How I think about systems, security, and AI
I work on problems where technology, risk, and organizational reality collide.
My perspective is shaped by time spent inside complex environments where systems don’t fail because of a single bug or model choice — they fail because incentives, assumptions, and trust boundaries are misunderstood.
Whether I’m assessing a security posture, evaluating an AI-enabled application, or designing an architecture, I approach the work with a simple belief: complex systems must be understandable to be defensible.
What shaped this perspective
My professional background spans cybersecurity engineering, enterprise systems, and applied machine learning. Much of my work has involved operating inside regulated, high-stakes environments where failures have real consequences — not just technical ones, but human and organizational ones.
Over time, I’ve seen the same patterns repeat:
- Controls that exist on paper but not in practice
- AI systems deployed without clear ownership or explainability
- Security decisions optimized for compliance instead of resilience
These experiences pushed me to focus less on isolated controls or models, and more on systems-level reasoning — how people, processes, and technology interact under stress.
Why explainable AI matters to me
As AI systems move from experimentation into production, the ability to explain, interrogate, and govern their behavior becomes a security requirement, not a nice-to-have.

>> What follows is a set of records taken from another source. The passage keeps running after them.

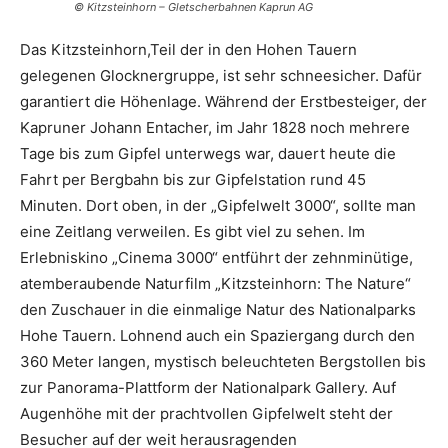
© Kitzsteinhorn – Gletscherbahnen Kaprun AG
Das Kitzsteinhorn,Teil der in den Hohen Tauern
gelegenen Glocknergruppe, ist sehr schneesicher. Dafür
garantiert die Höhenlage. Während der Erstbesteiger, der
Kapruner Johann Entacher, im Jahr 1828 noch mehrere
Tage bis zum Gipfel unterwegs war, dauert heute die
Fahrt per Bergbahn bis zur Gipfelstation rund 45
Minuten. Dort oben, in der „Gipfelwelt 3000“, sollte man
eine Zeitlang verweilen. Es gibt viel zu sehen. Im
Erlebniskino „Cinema 3000“ entführt der zehnminütige,
atemberaubende Naturfilm „Kitzsteinhorn: The Nature“
den Zuschauer in die einmalige Natur des Nationalparks
Hohe Tauern. Lohnend auch ein Spaziergang durch den
360 Meter langen, mystisch beleuchteten Bergstollen bis
zur Panorama-Plattform der Nationalpark Gallery. Auf
Augenhöhe mit der prachtvollen Gipfelwelt steht der
Besucher auf der weit herausragenden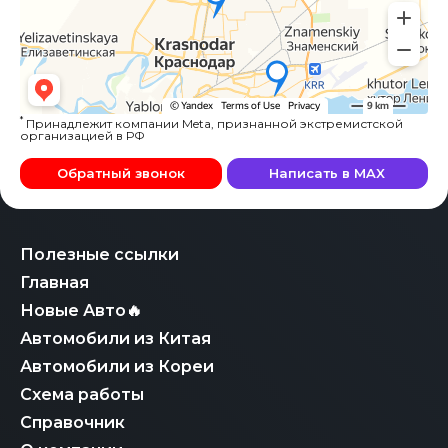
*
Принадлежит компании Meta, признанной экстремистской
организацией в РФ
Обратный звонок
Написать в MAX
Полезные ссылки
Главная
Новые Авто🔥
Автомобили из Китая
Автомобили из Кореи
Схема работы
Справочник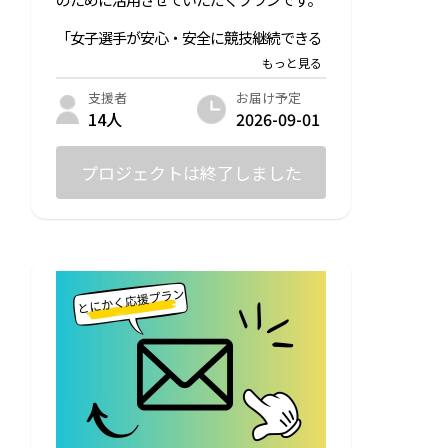
「女子選手が安心・安全に競技継続できる
サポート体制」の未来に共感していただい
た
ご支援者お一人お一人にお礼のメールをお
お届け予定
支援者
送りさせていただきます。
2026-09-01
14人
※ご支援時には別途システム利用料・決済
手数料が発生します。
プロジェクトは終了しました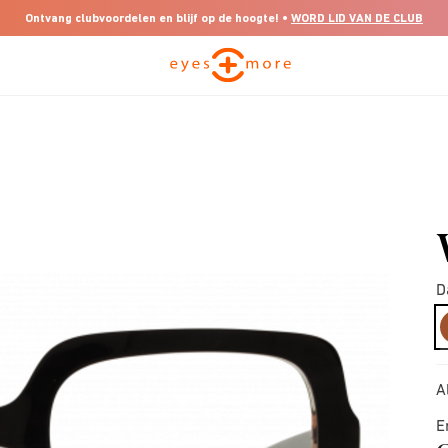
Ontvang clubvoordelen en blijf op de hoogte! •
WORD LID VAN DE CLUB
D
A
E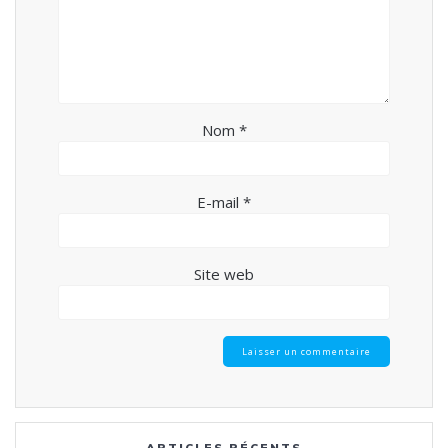
Nom
*
E-mail
*
Site web
ARTICLES RÉCENTS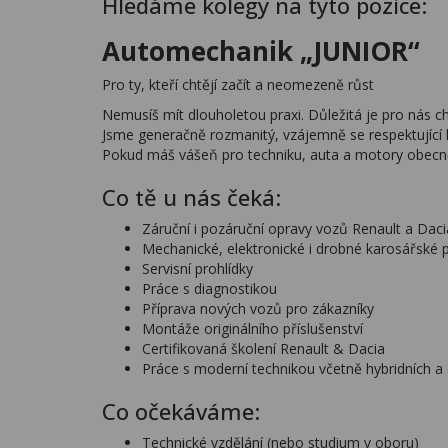
Hledáme kolegy na tyto pozice:
Automechanik „JUNIOR“
Pro ty, kteří chtějí začít a neomezeně růst
Nemusíš mít dlouholetou praxi. Důležitá je pro nás c
Jsme generačně rozmanitý, vzájemně se respektující k
Pokud máš vášeň pro techniku, auta a motory obecně
Co tě u nás čeká:
Záruční i pozáruční opravy vozů Renault a Daci
Mechanické, elektronické i drobné karosářské 
Servisní prohlídky
Práce s diagnostikou
Příprava nových vozů pro zákazníky
Montáže originálního příslušenství
Certifikovaná školení Renault & Dacia
Práce s moderní technikou včetně hybridních a 
Co očekáváme:
Technické vzdělání (nebo studium v oboru)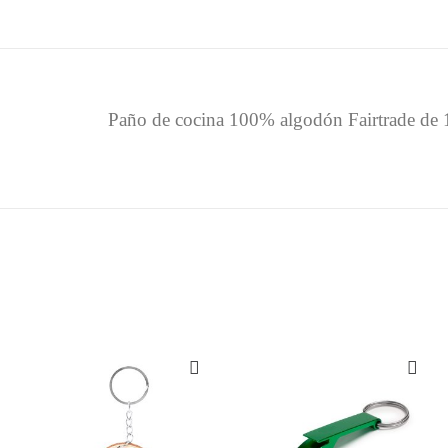
Paño de cocina 100% algodón Fairtrade de 18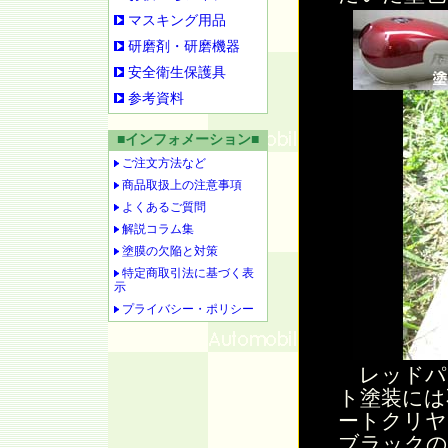
マスキング用品
研磨剤・研磨機器
安全衛生保護具
参考資料
■インフォメーション■
ご注文方法など
商品取扱上の注意事項
よくあるご質問
解説コラム集
塗膜の欠陥と対策
特定商取引法に基づく表
示
プライバシー・ポリシー
レッドパ
ト塗装には
ートクリヤ
ブラックの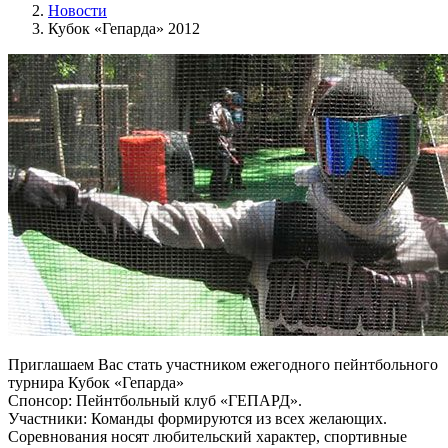
Новости
Кубок «Гепарда» 2012
Приглашаем Вас стать участником ежегодного пейнтбольного
турнира Кубок «Гепарда»
Спонсор: Пейнтбольный клуб «ГЕПАРД».
Участники: Команды формируются из всех желающих.
Соревнования носят любительский характер, спортивные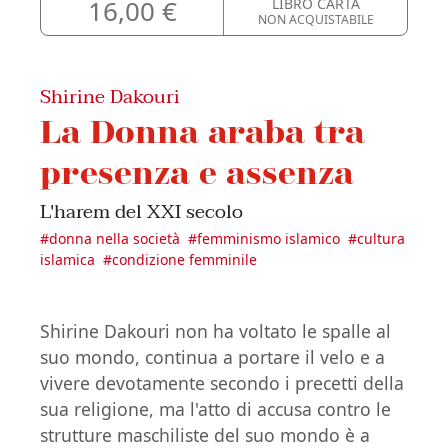
16,00 €
LIBRO CARTA
NON ACQUISTABILE
Shirine Dakouri
La Donna araba tra
presenza e assenza
L'harem del XXI secolo
#
donna nella società
#
femminismo islamico
#
cultura
islamica
#
condizione femminile
Shirine Dakouri non ha voltato le spalle al
suo mondo, continua a portare il velo e a
vivere devotamente secondo i precetti della
sua religione, ma l'atto di accusa contro le
strutture maschiliste del suo mondo è a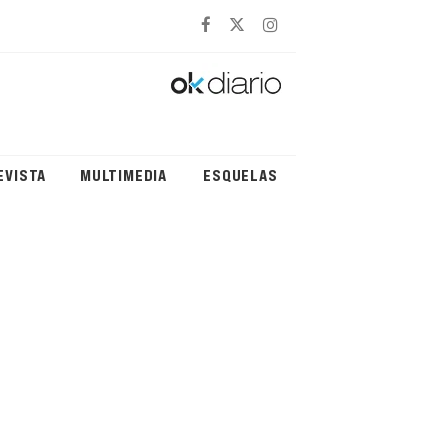
EVISTA
MULTIMEDIA
ESQUELAS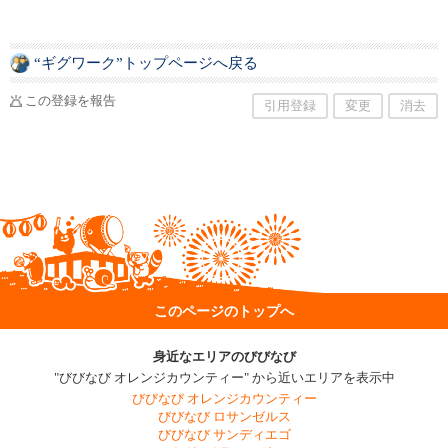
ます。ロサンゼルス・トーランスの個人レッス
ン＆ロサンゼルスからのオンラインレッスン！
“ギグワーク”トップページへ戻る
この登録を報告
引用登録
変更
消去
このページのトップへ
身近なエリアのびびなび
"びびなび オレンジカウンティー" から近いエリアを表示中
びびなび オレンジカウンティー
びびなび ロサンゼルス
びびなび サンディエゴ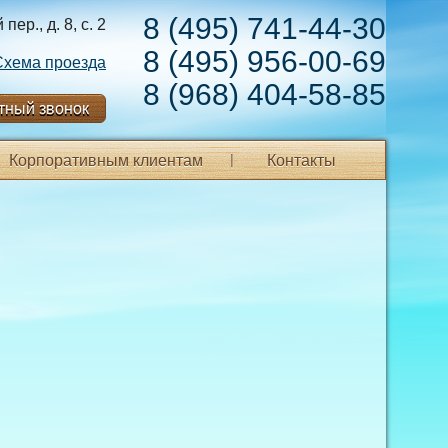
8 (495) 741-44-30
ер., д. 8, с. 2
8 (495) 956-00-69
Схема проезда
8 (968) 404-58-85
тный звонок
Корпоративным клиентам
Контакты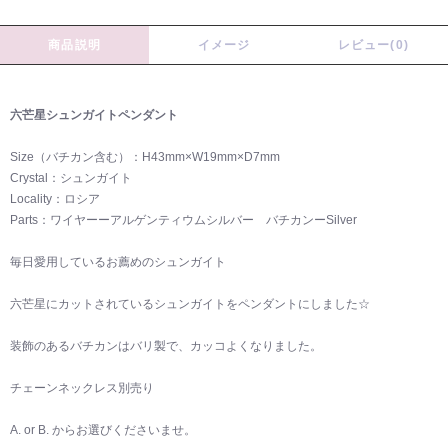
商品説明
イメージ
レビュー(0)
六芒星シュンガイトペンダント
Size（バチカン含む）：H43mm×W19mm×D7mm
Crystal：シュンガイト
Locality：ロシア
Parts：ワイヤーーアルゲンティウムシルバー バチカンーSilver
毎日愛用しているお薦めのシュンガイト
六芒星にカットされているシュンガイトをペンダントにしました☆
装飾のあるバチカンはバリ製で、カッコよくなりました。
チェーンネックレス別売り
A. or B. からお選びくださいませ。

Much of my recent work and research has focused on:
- Understanding how machine learning models behave in operational settings
- Reducing the cognitive burden on analysts and operators
- Treating explainability as a bridge between technical systems and human decision-making
What I’m building now
I’m currently building SnowcrashAI — a practitioner-driven approach that grows directly out of this way of thinking about security, AI, and systems.
SnowcrashAI focuses on:
- Threat modeling for AI applications as they are actually deployed
- Clear trust boundary identification across control-plane and runtime environments
- Explainability as a core component of security and governance, not an afterthought
The goal is to provide frameworks and methods that teams can use to reason about AI risk before failures occur — not just after.
Why this site exists
This site is a place to think in public, document ideas, and share work related to AI, security, and systems design.
It’s intentionally lightweight — focused on clarity over volume — and will evolve as the work evolves.